EXERCISE BRIEF -> Keep only the lines that hold the string "Reese", filtering out the rest of the entries below.

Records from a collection

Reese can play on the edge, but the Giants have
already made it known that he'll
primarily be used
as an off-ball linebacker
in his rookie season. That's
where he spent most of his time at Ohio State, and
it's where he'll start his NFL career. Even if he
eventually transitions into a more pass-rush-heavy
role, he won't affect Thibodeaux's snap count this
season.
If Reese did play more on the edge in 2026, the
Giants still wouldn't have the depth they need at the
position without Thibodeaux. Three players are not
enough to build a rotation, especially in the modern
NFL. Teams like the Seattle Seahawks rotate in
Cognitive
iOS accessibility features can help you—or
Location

---

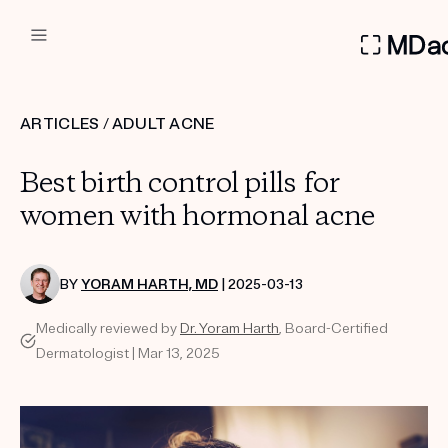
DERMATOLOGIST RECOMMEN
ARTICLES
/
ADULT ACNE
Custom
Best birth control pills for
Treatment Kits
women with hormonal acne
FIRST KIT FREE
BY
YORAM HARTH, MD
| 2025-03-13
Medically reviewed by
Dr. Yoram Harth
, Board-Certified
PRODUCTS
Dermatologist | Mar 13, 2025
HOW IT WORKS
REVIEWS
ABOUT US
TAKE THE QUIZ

ANSWER TO THIS TASK ->
Reese can play on the edge, but the Giants have
If Reese did play more on the edge in 2026, the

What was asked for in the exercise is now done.